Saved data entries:
* * * * *
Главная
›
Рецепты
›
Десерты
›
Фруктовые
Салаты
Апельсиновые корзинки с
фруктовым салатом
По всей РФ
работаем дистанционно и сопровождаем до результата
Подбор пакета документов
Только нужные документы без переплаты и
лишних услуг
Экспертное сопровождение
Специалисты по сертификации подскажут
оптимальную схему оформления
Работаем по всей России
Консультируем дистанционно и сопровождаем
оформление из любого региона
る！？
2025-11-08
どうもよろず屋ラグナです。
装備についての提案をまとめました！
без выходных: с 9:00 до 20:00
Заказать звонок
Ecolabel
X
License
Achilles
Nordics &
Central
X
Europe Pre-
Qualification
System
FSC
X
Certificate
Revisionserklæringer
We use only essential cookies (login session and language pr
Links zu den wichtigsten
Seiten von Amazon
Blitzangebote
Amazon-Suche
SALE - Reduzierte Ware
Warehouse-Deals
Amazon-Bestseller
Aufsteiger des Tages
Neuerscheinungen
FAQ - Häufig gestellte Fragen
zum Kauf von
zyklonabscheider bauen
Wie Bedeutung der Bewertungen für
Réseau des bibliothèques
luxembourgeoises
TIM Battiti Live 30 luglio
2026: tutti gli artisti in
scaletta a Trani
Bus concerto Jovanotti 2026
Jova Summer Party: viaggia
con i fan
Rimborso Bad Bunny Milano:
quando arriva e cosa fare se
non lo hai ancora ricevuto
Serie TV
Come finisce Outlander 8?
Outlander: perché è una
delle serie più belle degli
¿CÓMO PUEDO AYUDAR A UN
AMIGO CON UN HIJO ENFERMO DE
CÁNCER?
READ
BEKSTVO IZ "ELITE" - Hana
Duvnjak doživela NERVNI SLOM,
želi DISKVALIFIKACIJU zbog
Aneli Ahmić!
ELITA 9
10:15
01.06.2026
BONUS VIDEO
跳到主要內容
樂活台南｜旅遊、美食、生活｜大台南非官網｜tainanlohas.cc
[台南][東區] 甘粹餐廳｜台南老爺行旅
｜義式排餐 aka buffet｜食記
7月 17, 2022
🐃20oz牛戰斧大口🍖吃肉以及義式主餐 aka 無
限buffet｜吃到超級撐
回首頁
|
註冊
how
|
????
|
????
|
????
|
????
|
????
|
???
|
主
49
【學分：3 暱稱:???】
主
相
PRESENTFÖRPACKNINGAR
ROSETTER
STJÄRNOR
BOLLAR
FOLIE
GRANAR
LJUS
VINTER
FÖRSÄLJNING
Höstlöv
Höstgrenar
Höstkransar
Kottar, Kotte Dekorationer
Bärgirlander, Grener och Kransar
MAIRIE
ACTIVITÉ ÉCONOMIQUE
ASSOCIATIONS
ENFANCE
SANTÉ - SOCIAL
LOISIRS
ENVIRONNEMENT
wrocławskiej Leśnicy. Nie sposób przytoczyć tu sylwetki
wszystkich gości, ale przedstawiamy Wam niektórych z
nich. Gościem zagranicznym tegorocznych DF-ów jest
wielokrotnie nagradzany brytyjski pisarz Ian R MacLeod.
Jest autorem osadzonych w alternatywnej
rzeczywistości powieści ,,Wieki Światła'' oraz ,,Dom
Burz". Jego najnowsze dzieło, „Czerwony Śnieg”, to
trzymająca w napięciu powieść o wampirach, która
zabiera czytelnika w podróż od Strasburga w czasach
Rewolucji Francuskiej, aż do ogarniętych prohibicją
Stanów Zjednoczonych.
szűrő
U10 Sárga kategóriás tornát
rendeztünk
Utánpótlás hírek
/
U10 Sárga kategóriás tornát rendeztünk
* * * * *
The line containing "Rewolucji Francuskiej, aż" and every line after it, up to and including the last line of the records, should be reproduced exactly, with nothing else.

Rewolucji Francuskiej, aż do ogarniętych prohibicją
Stanów Zjednoczonych.
szűrő
U10 Sárga kategóriás tornát
rendeztünk
Utánpótlás hírek
/
U10 Sárga kategóriás tornát rendeztünk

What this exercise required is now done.